Politique Nationale/Internationale

Conseil de sécurité: étrange silence de Moscou et Pékin sur la 'mutinerie' des membres non permanents (Kommersant)


Le report du vote sur une nouvelle résolution iranienne témoigne sinon de grands changements, du moins, de nouveaux courants au Conseil de sécurité de l'ONU, sanctuaire de l'ordre mondial actuel.


Ria-Novosti
Vendredi 23 Mars 2007


Les cinq membres permanents du Conseil de sécurité sont souvent baptisés le "bureau politique mondial". Malgré l'activité bouillonnante des participants à l'Assemblée générale ou des membres non permanents du conseil, leur avis était jusqu'à ce jour, au mieux, pris en considération. Les Cinq prenaient toutes les décisions à huis clos.
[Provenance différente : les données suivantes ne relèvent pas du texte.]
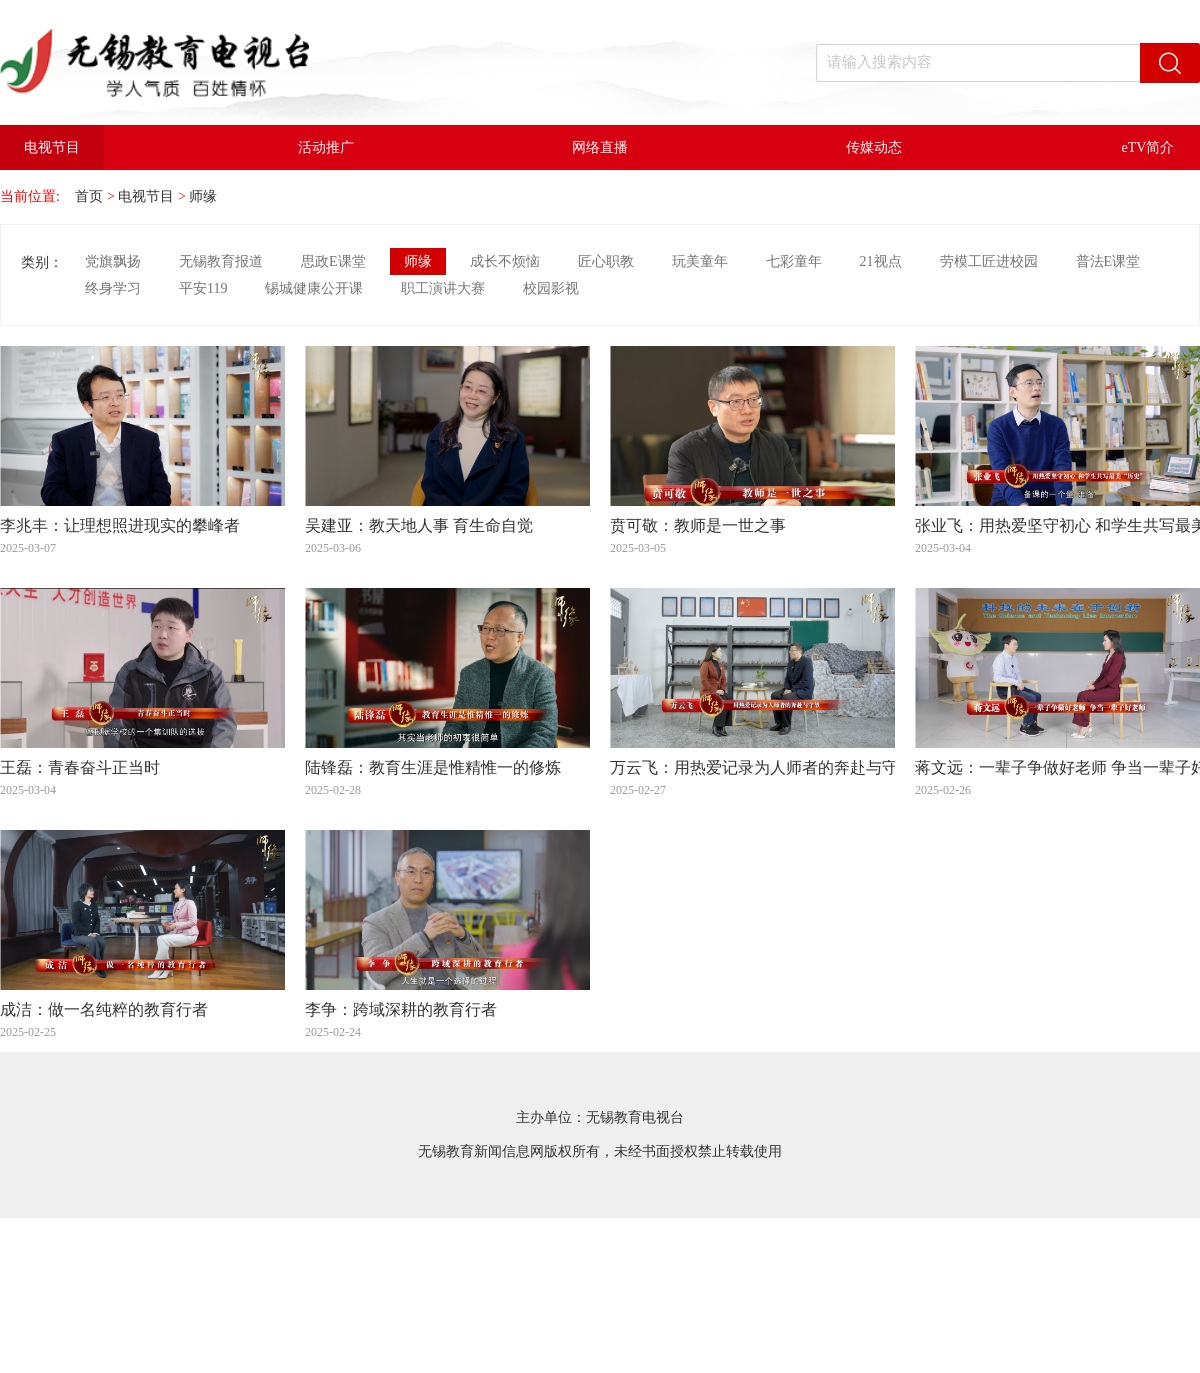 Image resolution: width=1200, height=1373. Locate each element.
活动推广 (326, 147)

Mais un changement est soudain survenu dans ce système fonctionnant depuis des années. Trois membres non permanents du Conseil de sécurité ont proposé d'apporter des amendements au projet de résolution élaboré par le "politburo". Qui plus est, il ne s'agit pas d'amendements superficiels, mais qui changent de fond en comble l'idée maîtresse du projet.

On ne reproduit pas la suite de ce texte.